U.S. Grains Slip Despite Strong Export Sales as Livestock Markets Whipsaw
Weather relief in the Southern Plains outweighed robust U.S. export tallies in price action.
Overview
- U.S. wheat futures fell for the week even after USDA reported a marketing‑year high 887,864 MT in weekly sales and a 132,000 MT white wheat sale to China, with forecasts for heavy Southern Plains rain and higher global supply estimates pressuring prices.
- Corn futures edged lower despite the largest weekly bookings of the marketing year at 2.26 MMT, as IGC nudged world corn production and stocks up 1 MMT and delayed CFTC data showed sizable speculator net shorts.
- Soybeans weakened after USDA confirmed 919,447 MT in weekly sales and daily announcements totaling 1.812 MMT to China this week, while IGC trimmed world soybean output by 2 MMT and cut ending stocks by 2 MMT to 77 MMT.

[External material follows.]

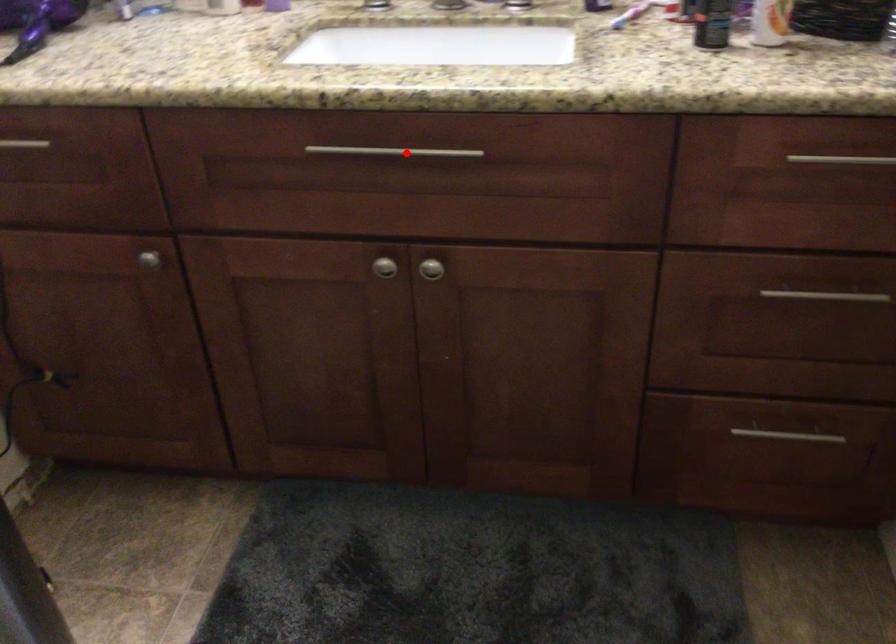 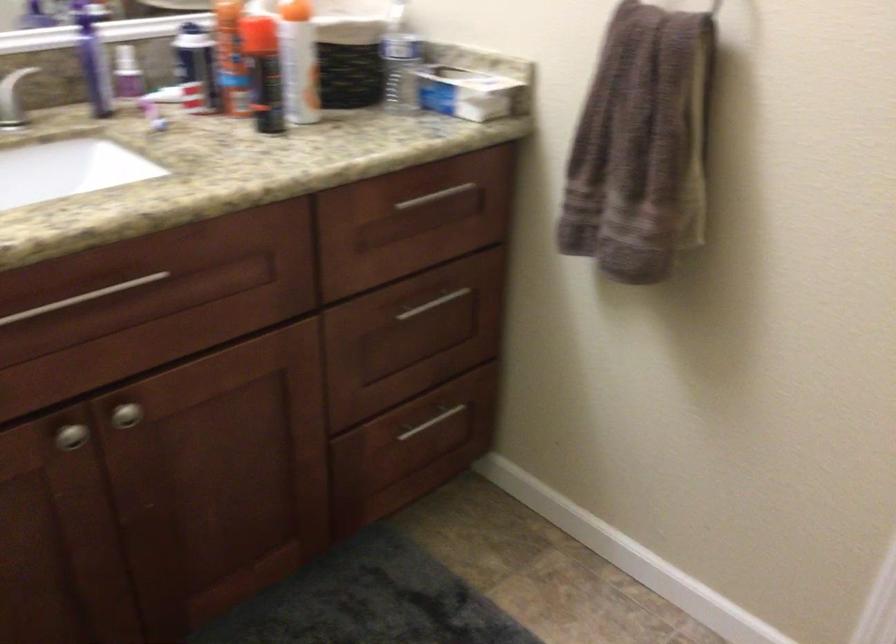 Question: A red point is marked in image1. In image2, is the corresponding 3D point closer to the camera or farther? Reply with the corresponding letter.

Choices:
 (A) The corresponding 3D point is closer.
 (B) The corresponding 3D point is farther.

Answer: (A)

- Cattle traded choppy and finished lower Friday after President Trump lifted the 40% tariff on Brazilian beef retroactive to Nov. 13, as the USDA Cattle on Feed report showed October placements down 10.02% and on‑feed down 2.17% year over year.
- Tyson said it will close its Lexington, Nebraska plant and move Amarillo, Texas to a single shift, while lean hogs faced volatile fundamentals with record managed‑money net longs in delayed CFTC data and softer pork cutout values late in the week.